To use the Observability API to get or set the default log scope, do the following:

  1. Ensure that the Observability API is enabled:

    1. After installing the Google Cloud CLI, initialize it by running the following command: 

      gcloud init

      If you're using an external identity provider (IdP), you must first sign in to the gcloud CLI with your federated identity.

    2. Set the default project for Google Cloud CLI:

      gcloud config set project PROJECT_ID

      Before you run the previous command, replace the following:

      • PROJECT_ID: The identifier of the project. For App Hub configurations, select the App Hub host project.

    3. Enable the Observability API: 

      gcloud services enable observability.googleapis.com

  2. Do one of the following:

    • To get the default log scope for a project, send a request to the projects.locations.scopes.get endpoint. You must specify a path parameter. The response is a Scope object, which lists the default log scope.

    • To update the default log scope for a project, send a request to the projects.locations.scopes.patch endpoint. You must specify a path parameter, query parameters, and provide a Scope object. The query parameters identify which fields are changed. The response is a Scope object.

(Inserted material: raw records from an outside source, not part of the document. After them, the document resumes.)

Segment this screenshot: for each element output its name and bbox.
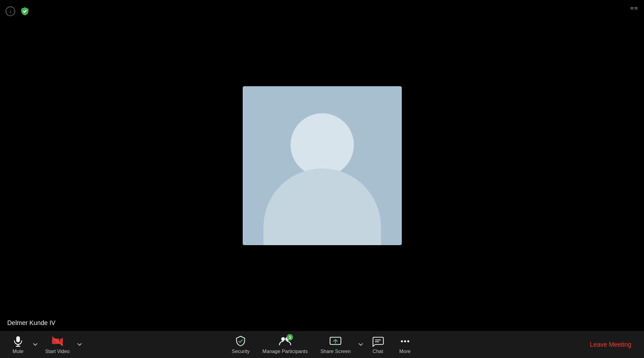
security-shield-icon <box>20 6 30 16</box>
share-screen-icon <box>329 335 342 348</box>
more-label: More <box>400 349 411 354</box>
share-screen-group: Share Screen <box>314 332 364 357</box>
svg-point-11 <box>282 337 285 341</box>
toolbar: Mute <box>0 331 644 358</box>
video-arrow-button[interactable] <box>76 340 83 349</box>
toolbar-right: Leave Meeting <box>584 337 637 352</box>
top-bar: i <box>0 0 644 23</box>
video-group: Start Video <box>39 332 83 357</box>
info-icon[interactable]: i <box>5 6 15 16</box>
leave-meeting-button[interactable]: Leave Meeting <box>584 337 637 352</box>
more-button[interactable]: More <box>391 332 418 357</box>
participants-count-badge: 1 <box>287 334 293 340</box>
video-off-icon <box>51 335 64 348</box>
start-video-button[interactable]: Start Video <box>39 332 76 357</box>
svg-point-16 <box>401 340 403 342</box>
toolbar-center: Security 1 Manage Participants <box>226 332 418 357</box>
share-screen-button[interactable]: Share Screen <box>314 332 357 357</box>
security-toolbar-icon <box>235 335 247 348</box>
mute-group: Mute <box>5 332 39 357</box>
svg-point-17 <box>404 340 406 342</box>
mute-label: Mute <box>13 349 24 354</box>
security-button[interactable]: Security <box>226 332 256 357</box>
more-icon <box>399 335 411 348</box>
chat-label: Chat <box>373 349 383 354</box>
mute-arrow-button[interactable] <box>32 340 39 349</box>
security-label: Security <box>232 349 250 354</box>
toolbar-left: Mute <box>5 332 83 357</box>
participant-avatar-card <box>243 86 402 245</box>
chat-icon <box>371 335 384 348</box>
participants-icon: 1 <box>279 335 291 348</box>
start-video-label: Start Video <box>45 349 70 354</box>
share-screen-label: Share Screen <box>320 349 351 354</box>
avatar-head <box>291 113 354 177</box>
mute-button[interactable]: Mute <box>5 332 32 357</box>
svg-text:i: i <box>9 8 11 15</box>
main-content <box>0 0 644 331</box>
avatar-figure <box>243 86 402 245</box>
participants-group: 1 Manage Participants <box>256 332 314 357</box>
svg-point-18 <box>407 340 409 342</box>
manage-participants-label: Manage Participants <box>263 349 308 354</box>
participant-name: Delmer Kunde IV <box>7 319 56 326</box>
chat-button[interactable]: Chat <box>364 332 391 357</box>
svg-rect-6 <box>16 336 20 342</box>
microphone-icon <box>12 335 24 348</box>
avatar-body <box>263 168 381 245</box>
share-screen-arrow-button[interactable] <box>357 340 364 349</box>
manage-participants-button[interactable]: 1 Manage Participants <box>256 332 314 357</box>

      The path parameter for both endpoints has the following form:

      projects/PROJECT_ID/locations/LOCATION/scopes/OBSERVABILITY_SCOPE_ID

      The fields in the previous expression have the following meaning:

      • PROJECT_ID: The identifier of the project. For App Hub configurations, select the App Hub host project.
      • LOCATION: The location field must be set to global.
      • OBSERVABILITY_SCOPE_ID: The name of a Scope object. This field must be set to _Default. The Scope object with the name _Default stores information about the default log scope and is automatically created.